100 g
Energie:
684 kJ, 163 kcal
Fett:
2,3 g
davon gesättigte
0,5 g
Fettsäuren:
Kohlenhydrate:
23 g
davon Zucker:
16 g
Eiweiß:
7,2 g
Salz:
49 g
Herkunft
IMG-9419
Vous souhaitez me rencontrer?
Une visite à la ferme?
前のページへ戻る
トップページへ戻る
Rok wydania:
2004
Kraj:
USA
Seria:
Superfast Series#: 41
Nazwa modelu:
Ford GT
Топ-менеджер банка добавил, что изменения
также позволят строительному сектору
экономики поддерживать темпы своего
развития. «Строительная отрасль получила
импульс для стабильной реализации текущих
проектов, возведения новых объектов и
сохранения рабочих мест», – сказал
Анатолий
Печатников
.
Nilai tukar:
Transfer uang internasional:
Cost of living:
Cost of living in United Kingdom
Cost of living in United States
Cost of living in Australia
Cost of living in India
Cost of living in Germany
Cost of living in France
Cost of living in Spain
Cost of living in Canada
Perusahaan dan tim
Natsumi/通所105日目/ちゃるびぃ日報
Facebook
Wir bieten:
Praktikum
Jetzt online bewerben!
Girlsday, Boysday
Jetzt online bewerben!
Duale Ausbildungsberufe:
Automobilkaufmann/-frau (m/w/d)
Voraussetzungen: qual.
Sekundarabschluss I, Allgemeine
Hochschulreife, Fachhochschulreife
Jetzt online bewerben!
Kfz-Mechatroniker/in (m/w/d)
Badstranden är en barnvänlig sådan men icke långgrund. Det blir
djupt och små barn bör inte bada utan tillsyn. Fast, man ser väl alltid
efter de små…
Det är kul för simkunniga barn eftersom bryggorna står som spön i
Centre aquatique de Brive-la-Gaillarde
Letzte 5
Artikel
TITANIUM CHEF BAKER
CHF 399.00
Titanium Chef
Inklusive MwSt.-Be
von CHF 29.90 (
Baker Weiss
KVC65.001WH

• • • • • • •

• TRY IT:
Each record above has to be set down again, exactly and completely.

• ANSWER SECTION:
100 g
Energie:
684 kJ, 163 kcal
Fett:
2,3 g
davon gesättigte
0,5 g
Fettsäuren:
Kohlenhydrate:
23 g
davon Zucker:
16 g
Eiweiß:
7,2 g
Salz:
49 g
Herkunft
IMG-9419
Vous souhaitez me rencontrer?
Une visite à la ferme?
前のページへ戻る
トップページへ戻る
Rok wydania:
2004
Kraj:
USA
Seria:
Superfast Series#: 41
Nazwa modelu:
Ford GT
Топ-менеджер банка добавил, что изменения
также позволят строительному сектору
экономики поддерживать темпы своего
развития. «Строительная отрасль получила
импульс для стабильной реализации текущих
проектов, возведения новых объектов и
сохранения рабочих мест», – сказал
Анатолий
Печатников
.
Nilai tukar:
Transfer uang internasional:
Cost of living:
Cost of living in United Kingdom
Cost of living in United States
Cost of living in Australia
Cost of living in India
Cost of living in Germany
Cost of living in France
Cost of living in Spain
Cost of living in Canada
Perusahaan dan tim
Natsumi/通所105日目/ちゃるびぃ日報
Facebook
Wir bieten:
Praktikum
Jetzt online bewerben!
Girlsday, Boysday
Jetzt online bewerben!
Duale Ausbildungsberufe:
Automobilkaufmann/-frau (m/w/d)
Voraussetzungen: qual.
Sekundarabschluss I, Allgemeine
Hochschulreife, Fachhochschulreife
Jetzt online bewerben!
Kfz-Mechatroniker/in (m/w/d)
Badstranden är en barnvänlig sådan men icke långgrund. Det blir
djupt och små barn bör inte bada utan tillsyn. Fast, man ser väl alltid
efter de små…
Det är kul för simkunniga barn eftersom bryggorna står som spön i
Centre aquatique de Brive-la-Gaillarde
Letzte 5
Artikel
TITANIUM CHEF BAKER
CHF 399.00
Titanium Chef
Inklusive MwSt.-Be
von CHF 29.90 (
Baker Weiss
KVC65.001WH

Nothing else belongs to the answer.